Tantangan dalam mengaplikasikan edible insect
Penambahan edible insect  pada produk pangan olahan memiliki beberapa tantangan seperti masalah regulasi, kurangnya informasi terkait metode pengolahan, dugaan masalah kesehatan, dan penerimaan konsumen. Regulasi terkait konsentrasi penggunaan serangga, jenis serangga yang boleh dikonsumsi, dan regulasi terkait hal lainnya masih sedikit dikembangkan dan tidak semua negara sudah membuat regulasi ini.

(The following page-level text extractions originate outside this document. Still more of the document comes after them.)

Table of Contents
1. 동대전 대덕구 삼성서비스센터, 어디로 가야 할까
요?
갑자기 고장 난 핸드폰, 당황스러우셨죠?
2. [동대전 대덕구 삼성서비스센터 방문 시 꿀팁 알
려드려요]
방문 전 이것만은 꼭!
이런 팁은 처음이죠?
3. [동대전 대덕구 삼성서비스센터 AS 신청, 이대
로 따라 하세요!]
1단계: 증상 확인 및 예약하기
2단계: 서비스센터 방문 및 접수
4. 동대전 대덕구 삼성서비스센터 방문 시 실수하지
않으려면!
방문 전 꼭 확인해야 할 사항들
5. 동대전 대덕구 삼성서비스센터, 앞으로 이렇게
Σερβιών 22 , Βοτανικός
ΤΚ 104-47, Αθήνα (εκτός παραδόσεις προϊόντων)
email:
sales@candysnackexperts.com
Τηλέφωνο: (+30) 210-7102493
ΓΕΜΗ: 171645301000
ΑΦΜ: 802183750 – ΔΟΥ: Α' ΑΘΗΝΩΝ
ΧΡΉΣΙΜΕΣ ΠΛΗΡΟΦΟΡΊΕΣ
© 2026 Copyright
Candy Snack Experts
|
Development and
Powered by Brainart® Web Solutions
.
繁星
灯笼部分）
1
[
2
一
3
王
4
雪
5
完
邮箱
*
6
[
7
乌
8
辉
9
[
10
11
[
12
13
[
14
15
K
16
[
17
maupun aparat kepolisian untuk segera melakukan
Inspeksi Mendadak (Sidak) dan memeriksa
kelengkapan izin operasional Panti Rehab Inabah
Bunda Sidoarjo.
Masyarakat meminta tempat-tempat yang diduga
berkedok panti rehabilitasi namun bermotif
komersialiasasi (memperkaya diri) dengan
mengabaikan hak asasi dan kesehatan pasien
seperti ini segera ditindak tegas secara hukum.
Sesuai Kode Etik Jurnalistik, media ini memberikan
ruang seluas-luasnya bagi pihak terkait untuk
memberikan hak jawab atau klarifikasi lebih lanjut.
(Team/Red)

Kemudian, informasi metode pengolahan yang masih sedikit membuat terhambatnya komersialisasi dan perkembangan pangan mengandung edible insect. Selain itu, adanya dugaan masalah kesehatan terutama masalah alergen, kontaminasi kimia, dan kontaminasi mikroba. Serangga umumnya memiliki alergen berupa tropomyosin dan arginine kinase  yang akan lebih mudah menyebabkan alergi pada seseorang yang memiliki alergi krustasea (contohnya alergi udang). Penambahan edible insect juga dapat menyebabkan menurunnya karakteristik sensori (tekstur, rasa, aroma, dll) dari produk pangan olahan serta memberi rasa “jijik” pada konsumen.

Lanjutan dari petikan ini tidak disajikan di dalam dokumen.